À l'inverse, Tours se singularise par un volume considérable : 2863 logements analysés, dont 279 passoires F/G, soit une part plus modérée de 9.7 %, mais un indice de 49/100 qui reste significatif compte tenu du nombre de biens concernés. Coteaux-sur-Loire (15 logements, 46.7 %, indice 51/100), La Roche-Clermault, Thizay (8 logements chacune, 50 %, indice 51/100) et Le Grand-Pressigny (11 logements, 45.5 %, indice 49/100) occupent une position intermédiaire, avec des taux de passoires élevés sur des volumes modestes. Ce contraste entre communes rurales à forte concentration et pôle urbain à fort volume oriente deux stratégies de prospection différentes selon la zone ciblée.
Ce que cela implique pour votre prospection
Ces données invitent l'agent immobilier à adapter sa stratégie de prospection selon la nature du territoire visé : cibler les petites communes à taux de passoires élevé pour une approche qualitative et personnalisée, ou exploiter le volume de Tours pour une prospection à plus grande échelle.

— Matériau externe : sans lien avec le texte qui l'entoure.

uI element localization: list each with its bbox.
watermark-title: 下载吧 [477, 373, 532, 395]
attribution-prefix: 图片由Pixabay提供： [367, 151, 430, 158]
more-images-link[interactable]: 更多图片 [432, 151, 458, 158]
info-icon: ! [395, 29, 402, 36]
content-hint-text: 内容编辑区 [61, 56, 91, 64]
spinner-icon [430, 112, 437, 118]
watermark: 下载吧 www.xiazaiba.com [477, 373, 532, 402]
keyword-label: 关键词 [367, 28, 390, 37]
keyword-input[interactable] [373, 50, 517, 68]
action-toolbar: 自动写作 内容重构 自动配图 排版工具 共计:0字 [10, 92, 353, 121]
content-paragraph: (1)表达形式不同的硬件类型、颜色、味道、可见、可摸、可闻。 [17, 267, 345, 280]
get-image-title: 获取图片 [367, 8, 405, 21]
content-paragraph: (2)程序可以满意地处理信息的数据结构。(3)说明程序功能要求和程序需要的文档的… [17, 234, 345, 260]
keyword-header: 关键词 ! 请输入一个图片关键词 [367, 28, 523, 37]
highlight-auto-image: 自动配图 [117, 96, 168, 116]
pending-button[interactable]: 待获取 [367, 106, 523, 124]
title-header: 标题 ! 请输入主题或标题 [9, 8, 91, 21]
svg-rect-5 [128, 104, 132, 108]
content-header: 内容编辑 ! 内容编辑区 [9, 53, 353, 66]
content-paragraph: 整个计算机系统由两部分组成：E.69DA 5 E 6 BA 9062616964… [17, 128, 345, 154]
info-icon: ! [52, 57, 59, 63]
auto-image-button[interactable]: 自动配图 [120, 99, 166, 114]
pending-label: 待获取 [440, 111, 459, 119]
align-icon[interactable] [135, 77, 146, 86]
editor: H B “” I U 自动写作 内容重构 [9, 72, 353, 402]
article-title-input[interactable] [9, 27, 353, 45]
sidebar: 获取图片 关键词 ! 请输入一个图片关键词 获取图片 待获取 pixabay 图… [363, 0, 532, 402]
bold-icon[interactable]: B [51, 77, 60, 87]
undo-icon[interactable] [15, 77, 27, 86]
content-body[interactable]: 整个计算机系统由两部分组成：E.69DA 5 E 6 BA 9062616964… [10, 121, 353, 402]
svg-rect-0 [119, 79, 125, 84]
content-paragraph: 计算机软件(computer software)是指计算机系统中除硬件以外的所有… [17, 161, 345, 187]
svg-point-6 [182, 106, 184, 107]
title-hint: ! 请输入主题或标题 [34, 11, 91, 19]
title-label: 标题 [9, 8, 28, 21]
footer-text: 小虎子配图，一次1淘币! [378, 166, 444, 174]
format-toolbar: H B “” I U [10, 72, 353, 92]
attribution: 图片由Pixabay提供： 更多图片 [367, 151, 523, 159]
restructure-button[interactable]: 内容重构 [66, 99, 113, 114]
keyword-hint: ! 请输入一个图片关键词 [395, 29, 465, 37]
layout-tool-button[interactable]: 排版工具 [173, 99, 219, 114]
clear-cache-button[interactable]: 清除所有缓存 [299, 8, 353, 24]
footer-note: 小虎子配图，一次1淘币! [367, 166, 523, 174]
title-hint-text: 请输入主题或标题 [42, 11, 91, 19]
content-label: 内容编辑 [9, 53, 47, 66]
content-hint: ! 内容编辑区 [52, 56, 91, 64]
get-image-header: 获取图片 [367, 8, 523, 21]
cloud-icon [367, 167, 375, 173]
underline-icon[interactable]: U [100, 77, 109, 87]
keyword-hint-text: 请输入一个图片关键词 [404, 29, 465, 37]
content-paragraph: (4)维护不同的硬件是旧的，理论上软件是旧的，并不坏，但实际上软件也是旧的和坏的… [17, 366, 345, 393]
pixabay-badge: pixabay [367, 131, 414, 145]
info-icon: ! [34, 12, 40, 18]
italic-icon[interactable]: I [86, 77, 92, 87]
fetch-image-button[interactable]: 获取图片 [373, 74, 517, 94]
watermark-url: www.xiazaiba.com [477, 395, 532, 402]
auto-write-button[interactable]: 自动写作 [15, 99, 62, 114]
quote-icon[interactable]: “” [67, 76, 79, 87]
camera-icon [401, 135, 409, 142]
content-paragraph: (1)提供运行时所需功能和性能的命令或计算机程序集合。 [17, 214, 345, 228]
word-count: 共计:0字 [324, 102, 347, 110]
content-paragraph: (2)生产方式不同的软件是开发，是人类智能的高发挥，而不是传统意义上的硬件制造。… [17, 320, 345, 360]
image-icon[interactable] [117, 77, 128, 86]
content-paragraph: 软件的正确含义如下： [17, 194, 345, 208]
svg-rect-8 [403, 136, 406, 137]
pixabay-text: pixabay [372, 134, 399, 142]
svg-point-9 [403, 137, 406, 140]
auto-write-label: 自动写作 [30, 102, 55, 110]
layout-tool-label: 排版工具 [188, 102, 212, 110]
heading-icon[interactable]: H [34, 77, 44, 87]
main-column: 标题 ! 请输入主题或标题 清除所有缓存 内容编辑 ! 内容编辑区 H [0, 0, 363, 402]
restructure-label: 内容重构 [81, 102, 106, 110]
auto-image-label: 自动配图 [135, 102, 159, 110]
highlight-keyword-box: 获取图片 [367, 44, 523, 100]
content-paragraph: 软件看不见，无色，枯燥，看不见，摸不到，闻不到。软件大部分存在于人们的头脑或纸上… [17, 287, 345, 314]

Dans les deux cas, l'étiquette énergétique constitue un point d'entrée pertinent pour engager le dialogue avec des propriétaires potentiellement vendeurs.

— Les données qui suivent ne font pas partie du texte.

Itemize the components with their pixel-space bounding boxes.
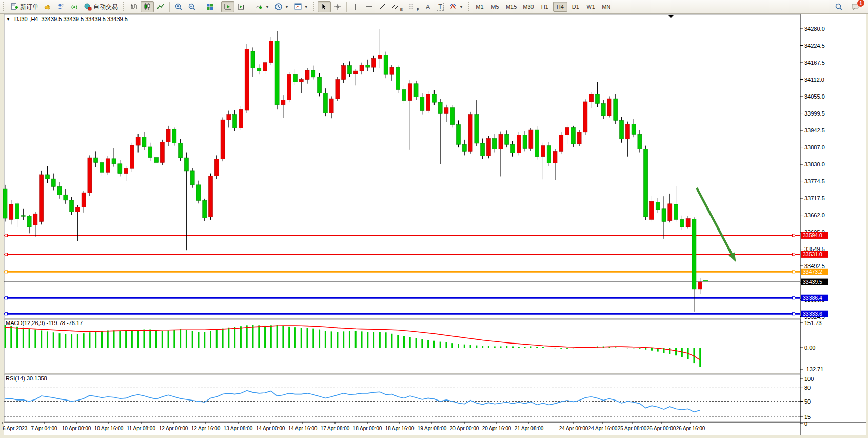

- Prioriser les prises de contact dans les communes affichant les indices les plus élevés (Nouâtre, La Chapelle-Blanche-Saint-Martin, Rilly-sur-Vienne) où la proportion de passoires thermiques est la plus concentrée.

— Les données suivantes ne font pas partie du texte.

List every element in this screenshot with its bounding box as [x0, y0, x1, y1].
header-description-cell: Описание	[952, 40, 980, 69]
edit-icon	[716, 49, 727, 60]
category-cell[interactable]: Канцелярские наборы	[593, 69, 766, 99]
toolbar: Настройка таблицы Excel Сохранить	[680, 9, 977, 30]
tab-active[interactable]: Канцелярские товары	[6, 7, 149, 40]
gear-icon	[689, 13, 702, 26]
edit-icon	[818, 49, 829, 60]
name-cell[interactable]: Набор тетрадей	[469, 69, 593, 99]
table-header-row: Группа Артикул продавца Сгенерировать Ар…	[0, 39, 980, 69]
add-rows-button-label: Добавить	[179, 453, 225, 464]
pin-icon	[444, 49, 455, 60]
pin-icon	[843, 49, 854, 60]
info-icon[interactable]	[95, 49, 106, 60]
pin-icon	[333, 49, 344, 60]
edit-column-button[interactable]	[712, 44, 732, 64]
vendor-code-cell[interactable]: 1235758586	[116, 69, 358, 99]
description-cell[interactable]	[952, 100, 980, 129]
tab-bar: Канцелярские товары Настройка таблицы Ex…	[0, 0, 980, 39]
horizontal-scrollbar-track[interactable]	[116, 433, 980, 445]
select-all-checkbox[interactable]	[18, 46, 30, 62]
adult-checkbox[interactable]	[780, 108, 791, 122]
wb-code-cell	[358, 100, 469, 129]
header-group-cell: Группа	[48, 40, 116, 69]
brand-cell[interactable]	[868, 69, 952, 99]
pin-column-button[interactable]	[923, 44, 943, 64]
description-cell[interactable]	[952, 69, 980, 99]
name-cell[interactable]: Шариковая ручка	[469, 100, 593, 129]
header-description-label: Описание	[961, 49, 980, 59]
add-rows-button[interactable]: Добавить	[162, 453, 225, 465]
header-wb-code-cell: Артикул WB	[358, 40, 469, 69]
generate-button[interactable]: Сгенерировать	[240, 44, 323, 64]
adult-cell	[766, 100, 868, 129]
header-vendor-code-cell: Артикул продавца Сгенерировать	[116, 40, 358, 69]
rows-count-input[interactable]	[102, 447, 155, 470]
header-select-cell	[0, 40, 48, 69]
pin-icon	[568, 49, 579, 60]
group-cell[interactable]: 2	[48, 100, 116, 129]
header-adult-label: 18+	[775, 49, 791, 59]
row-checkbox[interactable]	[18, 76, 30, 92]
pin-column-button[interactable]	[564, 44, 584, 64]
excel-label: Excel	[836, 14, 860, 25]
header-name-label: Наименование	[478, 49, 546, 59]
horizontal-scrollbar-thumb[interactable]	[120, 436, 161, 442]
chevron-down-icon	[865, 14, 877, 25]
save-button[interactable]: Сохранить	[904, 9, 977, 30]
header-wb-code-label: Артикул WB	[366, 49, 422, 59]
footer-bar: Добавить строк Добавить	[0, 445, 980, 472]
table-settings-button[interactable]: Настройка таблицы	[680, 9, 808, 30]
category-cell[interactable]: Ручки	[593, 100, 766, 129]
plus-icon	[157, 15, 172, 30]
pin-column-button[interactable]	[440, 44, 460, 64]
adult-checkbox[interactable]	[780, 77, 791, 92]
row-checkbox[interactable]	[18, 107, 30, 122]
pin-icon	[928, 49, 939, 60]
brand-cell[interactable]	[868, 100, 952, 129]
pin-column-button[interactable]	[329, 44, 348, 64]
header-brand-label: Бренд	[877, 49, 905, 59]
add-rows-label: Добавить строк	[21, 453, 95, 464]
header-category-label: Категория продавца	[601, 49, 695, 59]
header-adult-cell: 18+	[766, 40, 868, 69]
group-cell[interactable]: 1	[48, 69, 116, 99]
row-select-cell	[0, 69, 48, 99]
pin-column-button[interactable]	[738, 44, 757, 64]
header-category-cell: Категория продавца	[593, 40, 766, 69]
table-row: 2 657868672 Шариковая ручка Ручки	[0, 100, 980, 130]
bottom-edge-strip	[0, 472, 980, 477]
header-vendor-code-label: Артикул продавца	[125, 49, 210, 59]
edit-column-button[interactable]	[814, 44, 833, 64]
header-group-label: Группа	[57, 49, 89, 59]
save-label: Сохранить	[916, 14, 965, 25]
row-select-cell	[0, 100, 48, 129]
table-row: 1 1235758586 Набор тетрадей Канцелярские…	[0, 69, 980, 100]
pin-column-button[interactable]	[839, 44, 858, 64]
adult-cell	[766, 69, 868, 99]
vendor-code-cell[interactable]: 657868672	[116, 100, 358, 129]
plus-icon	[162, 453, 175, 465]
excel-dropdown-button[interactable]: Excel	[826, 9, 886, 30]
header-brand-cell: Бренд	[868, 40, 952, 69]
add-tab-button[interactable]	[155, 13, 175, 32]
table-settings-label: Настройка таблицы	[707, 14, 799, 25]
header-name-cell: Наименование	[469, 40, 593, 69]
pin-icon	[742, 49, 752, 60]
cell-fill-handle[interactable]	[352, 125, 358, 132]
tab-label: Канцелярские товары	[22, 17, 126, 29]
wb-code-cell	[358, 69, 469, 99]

- Constituer un plan de prospection dédié à Tours, où le volume important de logements F/G offre un vivier conséquent malgré une part relative plus faible.
- Adapter le discours commercial en mentionnant les contraintes liées à la location des passoires thermiques comme argument pour accompagner une décision de vente.
- Segmenter les listes de prospection selon l'étiquette DPE (F et G en priorité, puis D et E) pour hiérarchiser les relances.
- Documenter, pour chaque bien identifié, l'écart entre son étiquette actuelle et les classes performantes du territoire afin d'objectiver l'argumentaire auprès du propriétaire.
En résumé
L'analyse du parc de logements en Indre-et-Loire révèle un territoire où les classes énergivores dominent largement la répartition des étiquettes, avec des poches de concentration variables selon les communes. Cette hétérogénéité, entre petites communes à forte proportion de passoires thermiques et pôle urbain à fort volume, offre à l'agent immobilier plusieurs angles de prospection complémentaires, à ajuster selon les ressources et la zone d'intervention privilégiée.